Some reports indicated that people were waiting for three hours at the border at Heathrow on Tuesday.

Home Affairs Select Committee chairwoman and Labour MP Yvette Cooper said queues and a failure to separate passengers were creating a “super-spreading risk”.

On Monday, Britain lifted the ban on international travel, with the green list allowing for quarantine-free trips between the UK and 12 countries and territories.

Travellers have also flown to amber-list destinations, though passengers arriving from those countries must quarantine for 10 days on their return.

Richard Bradley arrived at Heathrow on Monday from Vienna, Austria, after a work trip.

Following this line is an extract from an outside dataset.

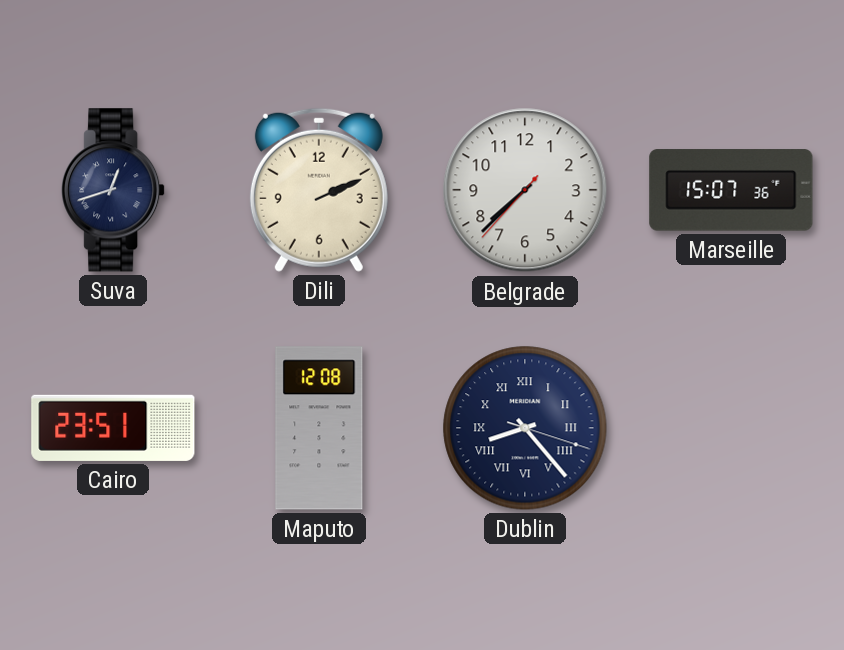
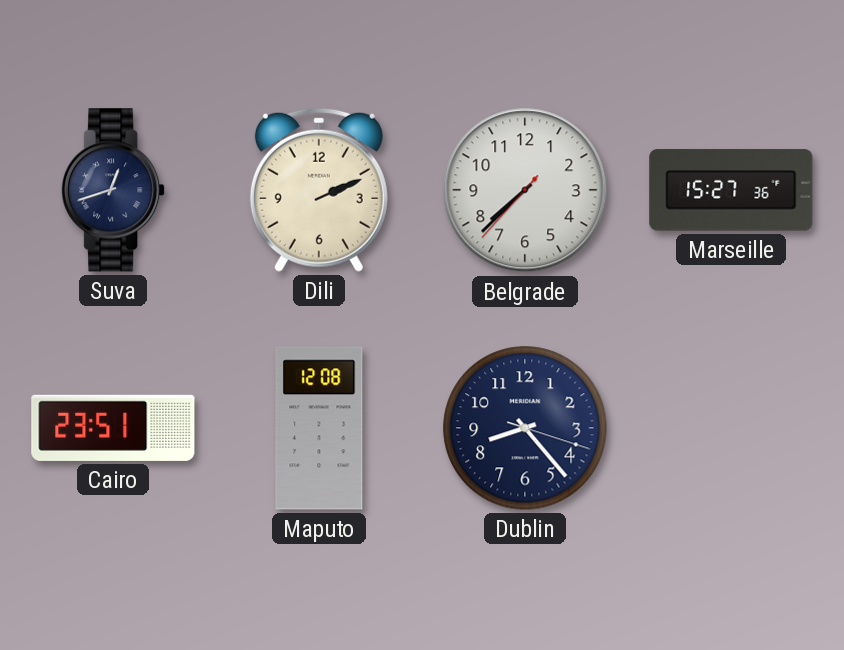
Marseille: 15:07 -> 15:27
Dublin numerals: Roman -> Arabic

He spoke of his concern at having to queue with fellow passengers with limited social distancing.

“With the way we are being made to queue, l can’t help but feel we are in a bit of a Petri dish for mutations. Surely they can make this more efficient,” he said.

He told The National that although the situation had improved since a previous trip in February, it appeared that Gatwick Airport in West Sussex was "significantly better managed" than Heathrow.

Ms Cooper said it was “irresponsible” to have people queuing at the border. She questioned why electronic processing of Covid-19 documentation was not put in place before leisure travel was resumed.

“If you have people waiting for long periods of time in a not brilliantly ventilated arrivals hall, often standing very close to each other, well that’s a super-spreading risk … especially if you have people arriving from red list countries alongside people arriving from green-list countries,” she told the BBC.

“If they don’t have those things in place at a time when we’re all desperately trying to keep the progress moving forwards, there’s a real risk that we’ll end up just going backwards again.”

 

Prime Minister Boris Johnson said on Tuesday no one should be travelling to an amber-list destination without good reason, despite it being legal to land in the UK from those countries.

“It is not somewhere you should be going on holiday – let me be very clear about that,” he said.

“If people do go to an amber list country, if they absolutely have to, [it should be] for some pressing family or urgent business reason. So I think it’s important for people to understand what an amber country is.”